▶ **RECORDS FOR THIS TASK**
++++++

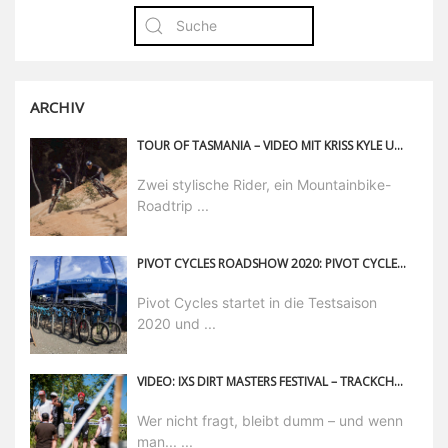
ARCHIV
TOUR OF TASMANIA – VIDEO MIT KRISS KYLE UND REMY MORTON
Zwei stylische Rider, ein Mountainbike-
Roadtrip ...
PIVOT CYCLES ROADSHOW 2020: PIVOT CYCLES STARTET IN DIE TESTSAISON 2020
Pivot Cycles startet in die Testsaison
2020 und ...
VIDEO: IXS DIRT MASTERS FESTIVAL – TRACKCHECK MIT FABIEN BAREL
Wer nicht fragt, bleibt dumm – und wenn
man... ...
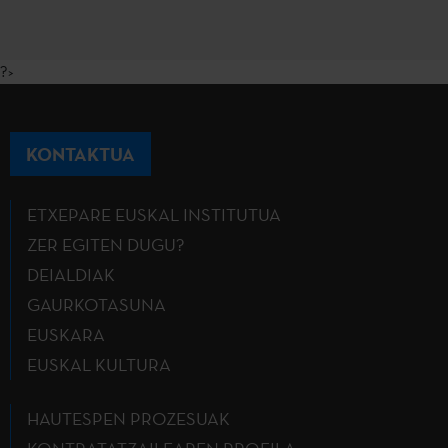
?>
KONTAKTUA
ETXEPARE EUSKAL INSTITUTUA
ZER EGITEN DUGU?
DEIALDIAK
GAURKOTASUNA
EUSKARA
EUSKAL KULTURA
HAUTESPEN PROZESUAK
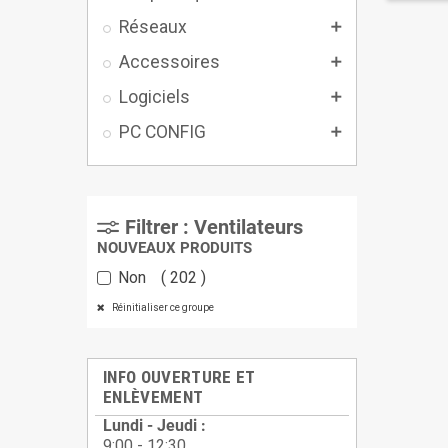
Réseaux

Accessoires

Logiciels

PC CONFIG

Filtrer : Ventilateurs
NOUVEAUX PRODUITS
Non
202
Réinitialiser ce groupe
INFO OUVERTURE ET
ENLÈVEMENT
Lundi - Jeudi :
9:00 - 12:30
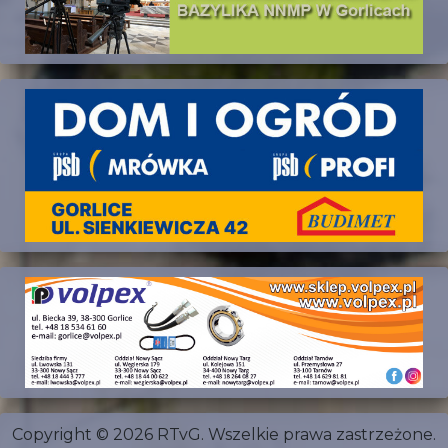
Copyright © 2026 RTvG. Wszelkie prawa zastrzeżone.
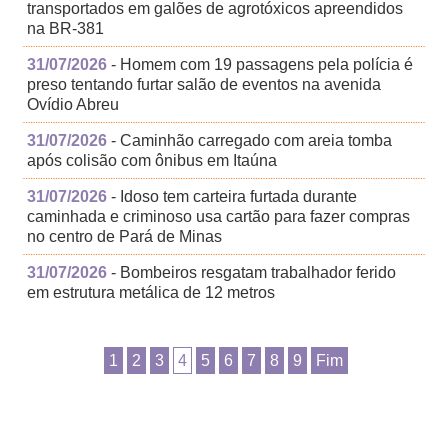
transportados em galões de agrotóxicos apreendidos
na BR-381
31/07/2026
- Homem com 19 passagens pela polícia é
preso tentando furtar salão de eventos na avenida
Ovídio Abreu
31/07/2026
- Caminhão carregado com areia tomba
após colisão com ônibus em Itaúna
31/07/2026
- Idoso tem carteira furtada durante
caminhada e criminoso usa cartão para fazer compras
no centro de Pará de Minas
31/07/2026
- Bombeiros resgatam trabalhador ferido
em estrutura metálica de 12 metros
1
2
3
4
5
6
7
8
9
Fim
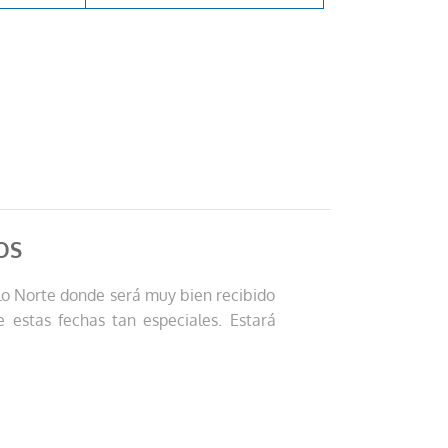
OS
lo Norte donde será muy bien recibido
 estas fechas tan especiales. Estará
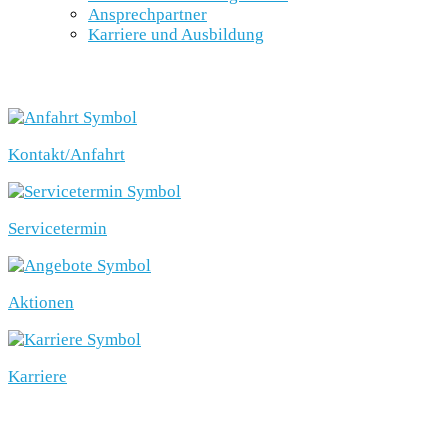
Ansprechpartner
Karriere und Ausbildung
SCHNELLEINSTIEG
Kontakt/Anfahrt
Servicetermin
Aktionen
Karriere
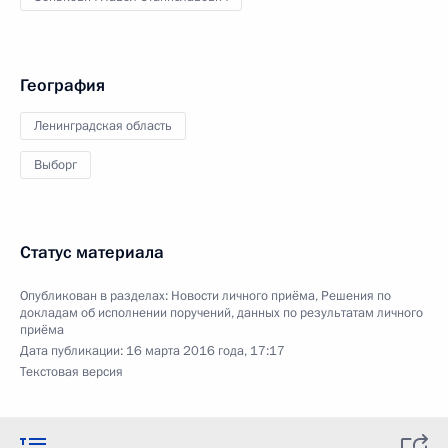
География
Ленинградская область
Выборг
Статус материала
Опубликован в разделах:
Новости личного приёма
,
Решения по
докладам об исполнении поручений, данных по результатам личного
приёма
Дата публикации:
16 марта 2016 года, 17:17
Текстовая версия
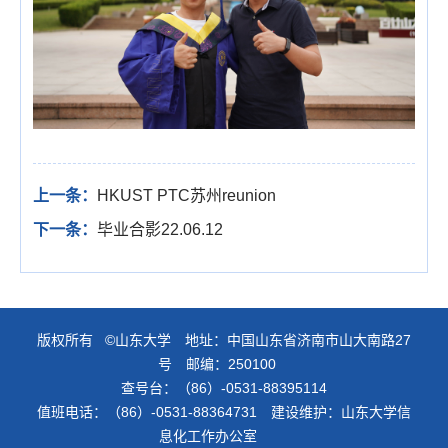
上一条：
HKUST PTC苏州reunion
下一条：
毕业合影22.06.12
版权所有 ©山东大学 地址：中国山东省济南市山大南路27
号 邮编：250100
查号台：（86）-0531-88395114
值班电话：（86）-0531-88364731 建设维护：山东大学信
息化工作办公室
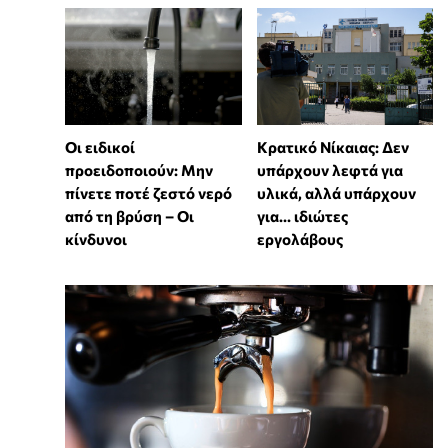
Οι ειδικοί
Κρατικό Νίκαιας: Δεν
προειδοποιούν: Μην
υπάρχουν λεφτά για
πίνετε ποτέ ζεστό νερό
υλικά, αλλά υπάρχουν
από τη βρύση – Οι
για... ιδιώτες
κίνδυνοι
εργολάβους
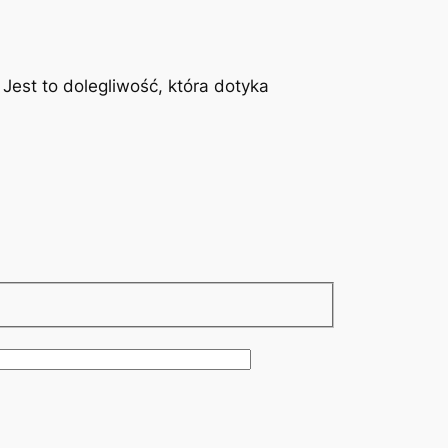
est to dolegliwość, która dotyka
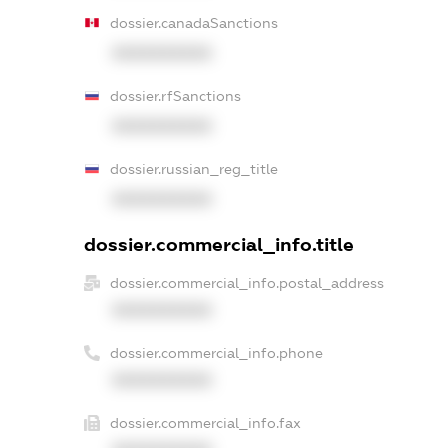
dossier.canadaSanctions
XXXXXXXXXX
dossier.rfSanctions
XXXXXXXXXX
dossier.russian_reg_title
XXXXXXXXXX
dossier.commercial_info.title
dossier.commercial_info.postal_address
XXXXXXXXXX
dossier.commercial_info.phone
XXXXXXXXXX
dossier.commercial_info.fax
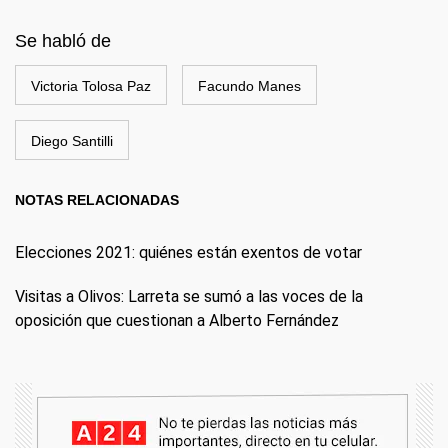
Se habló de
Victoria Tolosa Paz
Facundo Manes
Diego Santilli
NOTAS RELACIONADAS
Elecciones 2021: quiénes están exentos de votar
Visitas a Olivos: Larreta se sumó a las voces de la
oposición que cuestionan a Alberto Fernández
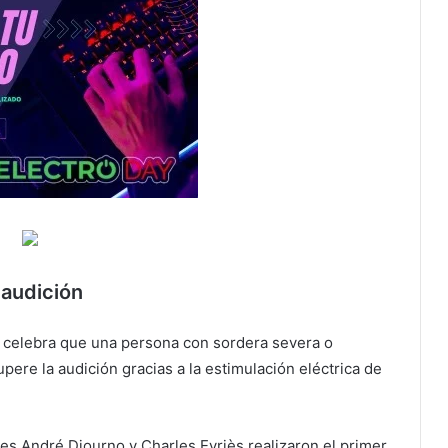
 audición
se celebra que una persona con sordera severa o
pere la audición gracias a la estimulación eléctrica de
es André Djourno y Charles Eyriès realizaron el primer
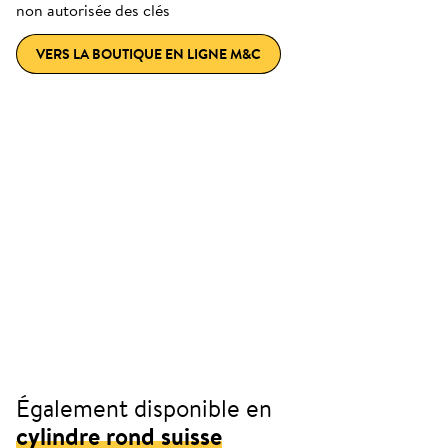
non autorisée des clés
VERS LA BOUTIQUE EN LIGNE M&C
Également disponible en
cylindre rond suisse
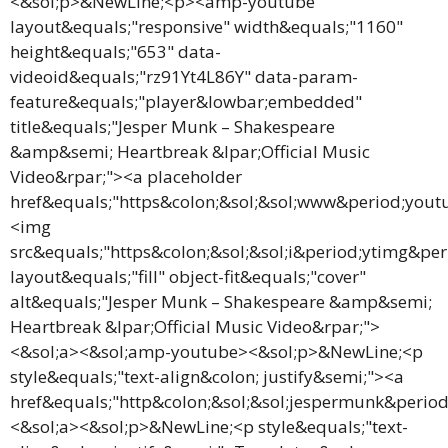
<&sol;p>&NewLine;<p><amp-youtube
layout&equals;"responsive" width&equals;"1160"
height&equals;"653" data-
videoid&equals;"rz91Yt4L86Y" data-param-
feature&equals;"player&lowbar;embedded"
title&equals;"Jesper Munk – Shakespeare
&amp&semi; Heartbreak &lpar;Official Music
Video&rpar;"><a placeholder
href&equals;"https&colon;&sol;&sol;www&period;yo
<img
src&equals;"https&colon;&sol;&sol;i&period;ytimg&pe
layout&equals;"fill" object-fit&equals;"cover"
alt&equals;"Jesper Munk – Shakespeare &amp&semi;
Heartbreak &lpar;Official Music Video&rpar;">
<&sol;a><&sol;amp-youtube><&sol;p>&NewLine;<p
style&equals;"text-align&colon; justify&semi;"><a
href&equals;"http&colon;&sol;&sol;jespermunk&period
<&sol;a><&sol;p>&NewLine;<p style&equals;"text-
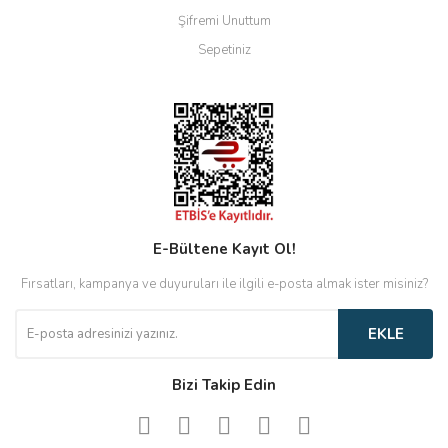
Şifremi Unuttum
Sepetiniz
E-Bültene Kayıt Ol!
Fırsatları, kampanya ve duyuruları ile ilgili e-posta almak ister misiniz?
EKLE
Bizi Takip Edin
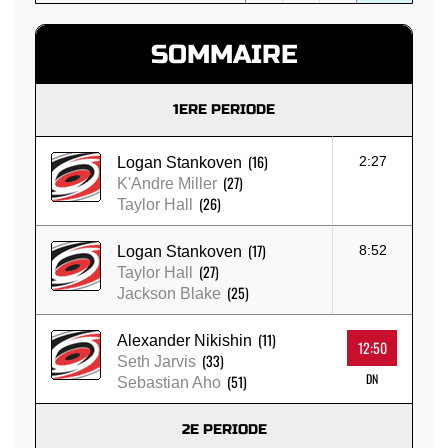
SOMMAIRE
1ERE PERIODE
(16)
2:27
Logan Stankoven
(27)
K'Andre Miller
(26)
Taylor Hall
(17)
8:52
Logan Stankoven
(27)
Taylor Hall
(25)
Jackson Blake
(11)
Alexander Nikishin
12:50
(33)
Seth Jarvis
DN
(51)
Sebastian Aho
2E PERIODE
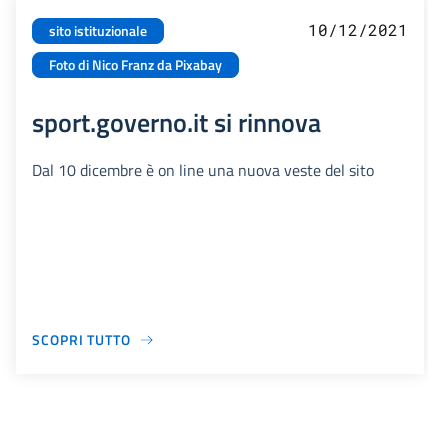
10/12/2021
sito istituzionale
Foto di Nico Franz da Pixabay
sport.governo.it si rinnova
Dal 10 dicembre è on line una nuova veste del sito
SCOPRI TUTTO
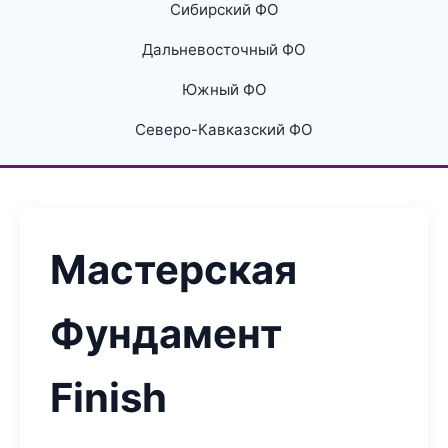
Сибирский ФО
Дальневосточный ФО
Южный ФО
Северо-Кавказский ФО
Мастерская
Фундамент
Finish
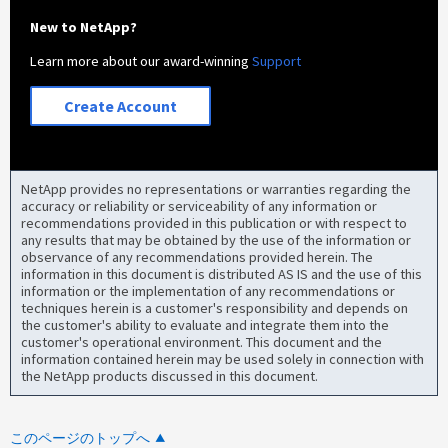
New to NetApp?
Learn more about our award-winning
Support
Create Account
NetApp provides no representations or warranties regarding the
accuracy or reliability or serviceability of any information or
recommendations provided in this publication or with respect to
any results that may be obtained by the use of the information or
observance of any recommendations provided herein. The
information in this document is distributed AS IS and the use of this
information or the implementation of any recommendations or
techniques herein is a customer's responsibility and depends on
the customer's ability to evaluate and integrate them into the
customer's operational environment. This document and the
information contained herein may be used solely in connection with
the NetApp products discussed in this document.
このページのトップへ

++++++

▶ **INSTRUCTIONS TO FOLLOW**
Look over the entries above and tally the lines containing the string "data"; the answer is that total only.

▶ **TASK SOLUTION**
2